Yangon votes for first time in 60 years

Yangon votes for first time in 60 years

YANGON - Residents of Myanmar's commercial hub Yangon went to the polls Saturday for the first municipal elections in six decades, with voters hoping for change as the city booms, despite knowing little about the candidates or their policies.

The election will be closely watched as a test of the country's democratic credentials ahead of a landmark nationwide poll slated for November next year.

For many the ballot for the Yangon City Development Committee is the first chance to vote under the country's quasi-civilian government, which replaced outright military rule in 2011.

It is also a rare opportunity to have a say over the future of Myanmar's biggest city, where residents grumble about runaway construction and soaring rents, worsening traffic, poor sanitation and weak pollution control.

"It's very difficult to have big expectations as this is the first YCDC election for 60 years," Khin Maung Tun, 50, a resident in Thaketa township told AFP. "But we came here to vote and show our spirit."

But curbs on who can vote have enfranchised just 400,000 of the city's several million residents, while other clauses have strictly controlled who can stand for the YCDC.

Just under 300 candidates, among them businessmen, retired civil servants and activists, are competing for 115 positions on the committee - although the top posts will remain largely appointed.

Campaigns were muted - or non-existent - in a country where politicians are unused to wooing the electorate, although election officials were on hand to help with the queries over ballot sheets available at polling stations across Yangon early Saturday.

Turn up and vote

Despite the lack of intimacy with the candidates' politics, many residents appeared determined to vote after years of repressed democratic aspirations under junta rule.

"I do not know anything about candidates. I just found out their names while voting," Phone Maw Lynn, a resident in Sanchaung township told AFP after voting.

"I hope for some significant change by voting," he said without revealing who he voted for. Polling officials said the election - which ends before dusk - will be free and fair, in a break from the junta years.

"We will count the votes in front of witnesses sent by candidates.
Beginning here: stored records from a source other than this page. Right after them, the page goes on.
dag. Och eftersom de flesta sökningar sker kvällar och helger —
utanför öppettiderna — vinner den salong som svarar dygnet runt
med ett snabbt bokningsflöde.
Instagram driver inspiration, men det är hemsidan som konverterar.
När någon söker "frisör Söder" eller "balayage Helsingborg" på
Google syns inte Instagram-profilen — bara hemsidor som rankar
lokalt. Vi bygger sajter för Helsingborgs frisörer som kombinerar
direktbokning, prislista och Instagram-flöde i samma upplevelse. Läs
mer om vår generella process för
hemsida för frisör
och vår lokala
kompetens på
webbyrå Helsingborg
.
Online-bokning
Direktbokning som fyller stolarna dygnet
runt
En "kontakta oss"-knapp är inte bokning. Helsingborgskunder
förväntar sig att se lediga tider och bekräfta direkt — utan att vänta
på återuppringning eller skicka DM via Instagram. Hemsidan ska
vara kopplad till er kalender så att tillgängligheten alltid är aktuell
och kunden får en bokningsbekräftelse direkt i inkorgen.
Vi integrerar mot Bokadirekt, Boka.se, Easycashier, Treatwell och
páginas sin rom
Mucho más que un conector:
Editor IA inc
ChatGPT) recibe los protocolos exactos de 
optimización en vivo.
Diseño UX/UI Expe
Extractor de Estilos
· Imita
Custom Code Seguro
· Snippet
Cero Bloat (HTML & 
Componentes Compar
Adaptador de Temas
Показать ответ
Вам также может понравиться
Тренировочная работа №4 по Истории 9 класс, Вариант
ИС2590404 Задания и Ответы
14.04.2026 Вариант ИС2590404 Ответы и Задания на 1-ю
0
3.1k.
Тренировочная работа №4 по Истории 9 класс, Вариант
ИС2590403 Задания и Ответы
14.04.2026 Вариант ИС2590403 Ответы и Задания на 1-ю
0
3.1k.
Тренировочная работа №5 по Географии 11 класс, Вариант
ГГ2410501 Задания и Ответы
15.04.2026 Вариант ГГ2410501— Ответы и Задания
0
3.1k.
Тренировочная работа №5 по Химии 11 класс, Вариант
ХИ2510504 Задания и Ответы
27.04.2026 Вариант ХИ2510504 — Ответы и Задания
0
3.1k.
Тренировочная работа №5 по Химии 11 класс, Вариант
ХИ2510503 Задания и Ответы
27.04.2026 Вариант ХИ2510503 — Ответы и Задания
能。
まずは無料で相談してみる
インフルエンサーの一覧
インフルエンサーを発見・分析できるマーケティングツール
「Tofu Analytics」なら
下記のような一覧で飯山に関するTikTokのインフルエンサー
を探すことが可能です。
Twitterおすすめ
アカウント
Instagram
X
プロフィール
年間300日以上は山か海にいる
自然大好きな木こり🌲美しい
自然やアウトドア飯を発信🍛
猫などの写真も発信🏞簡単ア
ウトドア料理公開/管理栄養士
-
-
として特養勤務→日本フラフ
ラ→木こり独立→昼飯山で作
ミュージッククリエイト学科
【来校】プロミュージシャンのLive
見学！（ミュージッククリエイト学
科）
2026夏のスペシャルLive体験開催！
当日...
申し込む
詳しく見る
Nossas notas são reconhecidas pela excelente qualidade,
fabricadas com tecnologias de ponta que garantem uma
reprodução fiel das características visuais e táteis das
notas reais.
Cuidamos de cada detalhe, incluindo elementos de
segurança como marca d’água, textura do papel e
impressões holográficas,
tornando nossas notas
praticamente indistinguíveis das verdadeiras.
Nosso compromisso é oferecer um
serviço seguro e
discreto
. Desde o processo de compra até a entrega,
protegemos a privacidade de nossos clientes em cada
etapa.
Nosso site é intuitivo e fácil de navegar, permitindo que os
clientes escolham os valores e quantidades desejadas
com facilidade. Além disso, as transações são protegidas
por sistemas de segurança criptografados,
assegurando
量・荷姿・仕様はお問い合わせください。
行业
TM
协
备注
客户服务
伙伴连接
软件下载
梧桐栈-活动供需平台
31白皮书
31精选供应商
If the voters also want to come and see, they can do so," Tin Soe, a polling monitoring official in Sanchaung township told AFP.
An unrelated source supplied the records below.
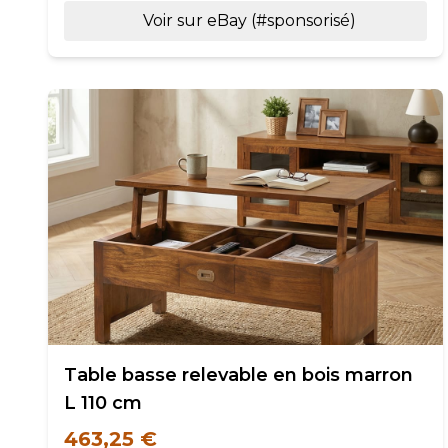
Voir sur eBay (#sponsorisé)
Table basse relevable en bois marron
L 110 cm
463,25 €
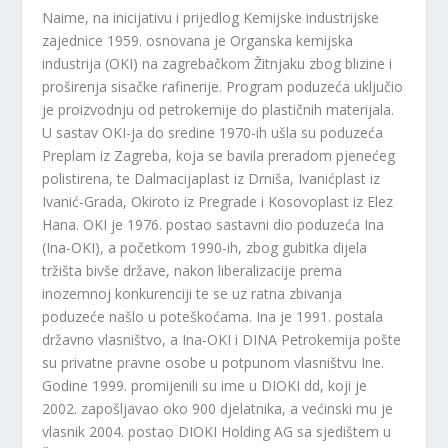
Naime, na inicijativu i prijedlog Kemijske industrijske
zajednice 1959. osnovana je Organska kemijska
industrija (OKI) na zagrebačkom Žitnjaku zbog blizine i
proširenja sisačke rafinerije. Program poduzeća uključio
je proizvodnju od petrokemije do plastičnih materijala.
U sastav OKI-ja do sredine 1970-ih ušla su poduzeća
Preplam iz Zagreba, koja se bavila preradom pjenećeg
polistirena, te Dalmacijaplast iz Drniša, Ivanićplast iz
Ivanić-Grada, Okiroto iz Pregrade i Kosovoplast iz Elez
Hana. OKI je 1976. postao sastavni dio poduzeća Ina
(Ina-OKI), a početkom 1990-ih, zbog gubitka dijela
tržišta bivše države, nakon liberalizacije prema
inozemnoj konkurenciji te se uz ratna zbivanja
poduzeće našlo u poteškoćama. Ina je 1991. postala
državno vlasništvo, a Ina-OKI i DINA Petrokemija pošte
su privatne pravne osobe u potpunom vlasništvu Ine.
Godine 1999. promijenili su ime u DIOKI dd, koji je
2002. zapošljavao oko 900 djelatnika, a većinski mu je
vlasnik 2004. postao DIOKI Holding AG sa sjedištem u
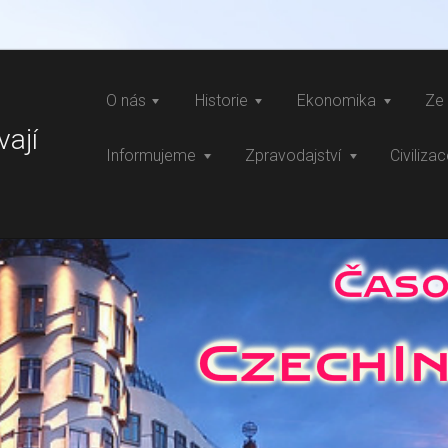
O nás
Historie
Ekonomika
Ze 
vají
Informujeme
Zpravodajství
Civiliza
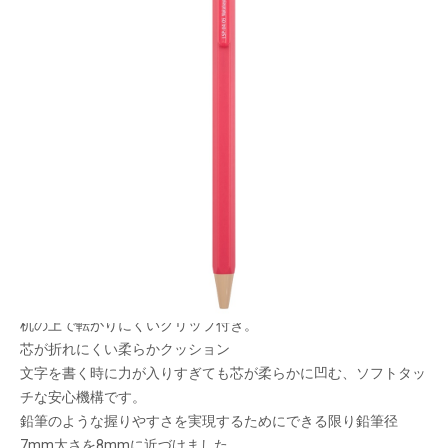
エモ色文具・あのときいろあのときのシーンを色
名に込め、色と情景をイメージさせるイラストで
表現しました。
メーカー希望小売価格：
¥250
+ 税
生産終了品
回すと出てくる繰り出し消しゴム付き。
机の上で転がりにくいクリップ付き。
芯が折れにくい柔らかクッション
文字を書く時に力が入りすぎても芯が柔らかに凹む、ソフトタッ
チな安心機構です。
鉛筆のような握りやすさを実現するためにできる限り鉛筆径
7mm太さを8mmに近づけました。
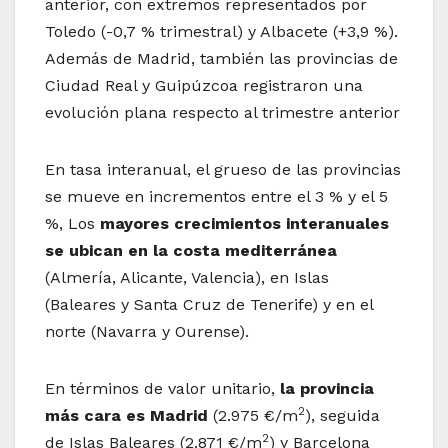
anterior, con extremos representados por
Toledo (-0,7 % trimestral) y Albacete (+3,9 %).
Además de Madrid, también las provincias de
Ciudad Real y Guipúzcoa registraron una
evolución plana respecto al trimestre anterior
En tasa interanual, el grueso de las provincias
se mueve en incrementos entre el 3 % y el 5
%, Los
mayores crecimientos interanuales
se ubican en la costa mediterránea
(Almería, Alicante, Valencia), en Islas
(Baleares y Santa Cruz de Tenerife) y en el
norte (Navarra y Ourense).
En términos de valor unitario,
la provincia
2
más cara es Madrid
(2.975 €/m
), seguida
2
de Islas Baleares (2.871 €/m
) y Barcelona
The polls are only the second major vote since the 2010 general elections, which were marred by widespread accusations of cheating and the absence of Aung San Suu Kyi's opposition party which boycotted the election.
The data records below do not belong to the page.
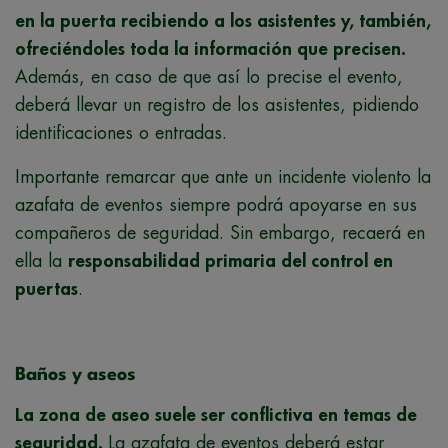
en la puerta recibiendo a los asistentes y, también,
ofreciéndoles toda la información que precisen.
Además, en caso de que así lo precise el evento,
deberá llevar un registro de los asistentes, pidiendo
identificaciones o entradas.
Importante remarcar que ante un incidente violento la
azafata de eventos siempre podrá apoyarse en sus
compañeros de seguridad. Sin embargo, recaerá en
ella la
responsabilidad primaria del control en
puertas
.
Baños y aseos
La zona de aseo suele ser conflictiva en temas de
seguridad.
La azafata de eventos deberá estar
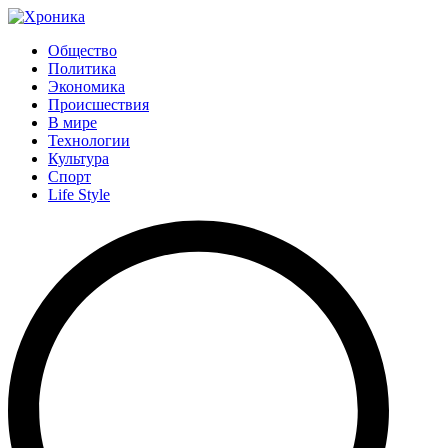
Общество
Политика
Экономика
Происшествия
В мире
Технологии
Культура
Спорт
Life Style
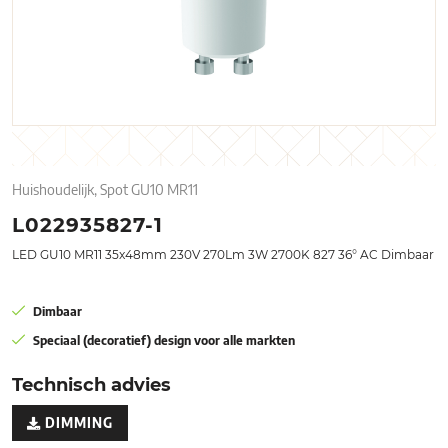
Huishoudelijk, Spot GU10 MR11
L022935827-1
LED GU10 MR11 35x48mm 230V 270Lm 3W 2700K 827 36° AC Dimbaar
Dimbaar
Speciaal (decoratief) design voor alle markten
Technisch advies
DIMMING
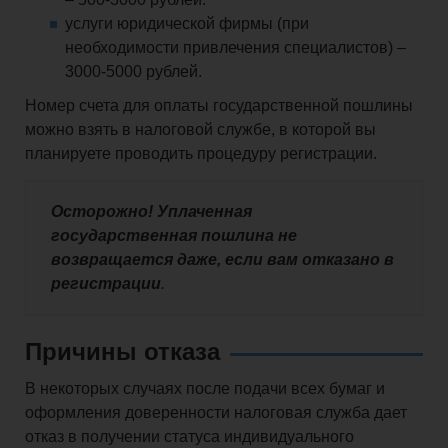
услуги юридической фирмы (при
необходимости привлечения специалистов) –
3000-5000 рублей.
Номер счета для оплаты государственной пошлины
можно взять в налоговой службе, в которой вы
планируете проводить процедуру регистрации.
Осторожно! Уплаченная
государственная пошлина не
возвращается даже, если вам отказано в
регистрации
.
Причины отказа
В некоторых случаях после подачи всех бумаг и
оформления доверенности налоговая служба дает
отказ в получении статуса индивидуального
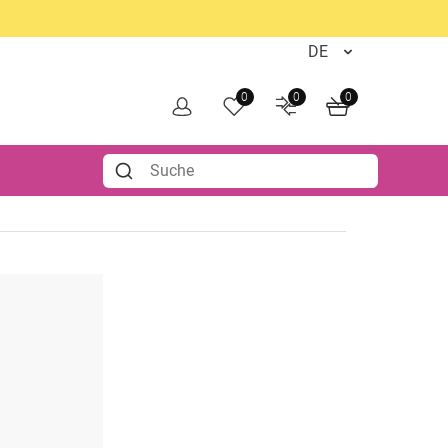
0
0
0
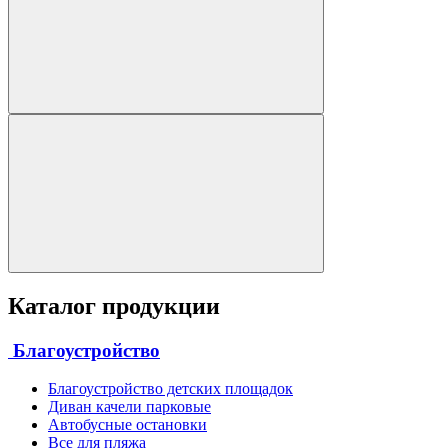
Каталог продукции
Благоустройство
Благоустройство детских площадок
Диван качели парковые
Автобусные остановки
Все для пляжа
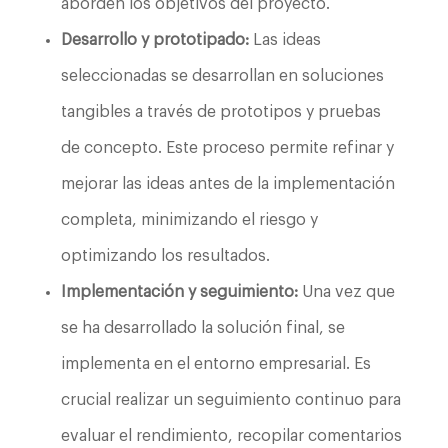
aborden los objetivos del proyecto.
Desarrollo y prototipado:
Las ideas
seleccionadas se desarrollan en soluciones
tangibles a través de prototipos y pruebas
de concepto. Este proceso permite refinar y
mejorar las ideas antes de la implementación
completa, minimizando el riesgo y
optimizando los resultados.
Implementación y seguimiento:
Una vez que
se ha desarrollado la solución final, se
implementa en el entorno empresarial. Es
crucial realizar un seguimiento continuo para
evaluar el rendimiento, recopilar comentarios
By-elections in 2012 held in a handful of constituencies across the country were considered much freer and allowed the veteran democracy campaigner Suu Kyi to enter parliament for the first time.

But she remains barred from running for president under the current constitution, although her National League for Democracy party are pressing hard for an amendment.

The NLD is expected to sweep next year's poll, following up on its 2012 success.

But critics say the Yangon poll is deeply flawed, citing the rule of just one person per household allowed to vote - meaning only around 400,000 people can cast a ballot - narrow age restrictions for candidates and a ban on political parties from taking part.

Appointed figures will still outnumber elected ones on the city's top council within the YCDC, which has major responsibilities over infrastructure, heritage and tax collection in Yangon.

But it marks a major step by the body, which has not been chosen by popular ballot since 1949.